The Hungarian algorithm
The method works on the cost matrix directly, creating zeros that mark cheap pairings, then testing whether a complete set of independent zeros (one in each row and column) exists.
Testing and adjusting
After reduction you cover all zeros with as few lines as possible. If the minimum number of covering lines equals the size of the matrix, you can pick one zero in each row and column, and that is the optimal assignment. If fewer lines suffice, the matrix needs adjusting before an optimal assignment is possible.
Maximisation problems
If the goal is to maximise (profit or score) rather than minimise, first convert it. Subtract every entry from the largest entry in the matrix, then run the Hungarian algorithm on the resulting matrix as a minimisation. The assignment found maximises the original quantity.
A complete answer reduces by rows then columns, covers the zeros with the fewest lines, adjusts until the line count equals the matrix size, then states the one-to-one assignment and totals its cost from the original matrix.
Exam-style practice questions
Practice questions written in the style of TASC exam questions on this dot point, with worked answer explainers. The year tag is the paper they imitate, not the source.
2021 TASC General Mathematics6 marksA table gives the time (in minutes) each of four girls (Anna, Bonnie, Claire, Danni) takes for each of four sports including a mountain bike leg. Represent the table as a matrix and use the Hungarian method to reduce it to a form where it is possible to allocate each girl to a sport in a way that minimises total time taken.Show worked answer →
(6 marks) Apply the Hungarian algorithm to the cost matrix.
Row reduction: subtract the smallest entry in each row from every entry in that row, creating at least one zero per row.

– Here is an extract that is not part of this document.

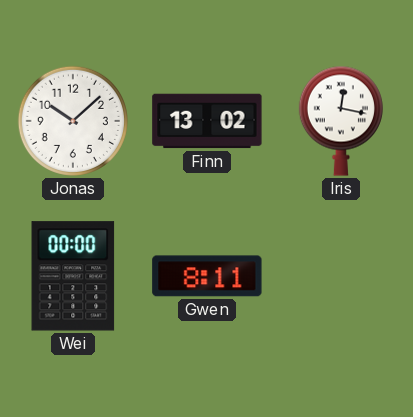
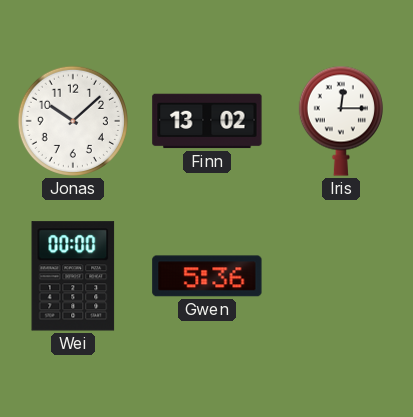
Iris: 12:17 -> 12:15
Gwen: 8:11 -> 5:36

Column reduction: subtract the smallest entry in each column from every entry in that column.
Cover all zeros with the minimum number of horizontal and vertical lines. If the number of lines equals the number of rows (4), an optimal assignment exists.
If fewer than 4 lines are needed, find the smallest uncovered entry, subtract it from all uncovered entries and add it to entries covered twice, then re-cover. Repeat until 4 lines are required.

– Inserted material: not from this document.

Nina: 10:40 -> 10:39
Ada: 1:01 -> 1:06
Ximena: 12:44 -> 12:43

Read off the assignment by choosing one independent zero in each row and column; this allocation minimises the total time.
2024 TASC General Mathematics3 marksFour friends plan to enter a wilderness multi-sport event requiring teams of four (road bike, mountain bike, kayak, run). The skills are: Peta (road bike, kayak, run); Taylor (road bike, run); Charlie (run); Frankie (mountain bike, kayak). a) Draw a bi-partite graph to represent the table. b) Use your bi-partite graph to assign team members to a sport, or leg of the event.Show worked answer →
a) (2 marks) Draw two columns of vertices: team members on one side, the four legs on the other. Join each person to every leg they can do (Peta to road bike, kayak, run; Taylor to road bike, run; Charlie to run; Frankie to mountain bike, kayak).
b) (1 mark) Work from the most constrained member. Charlie can only run, so Charlie does the run. Taylor can then only do road bike (run taken), so Taylor takes road bike. Frankie does mountain bike or kayak, and Peta takes the remaining leg. A valid allocation is Charlie run, Taylor road bike, Frankie mountain bike, Peta kayak.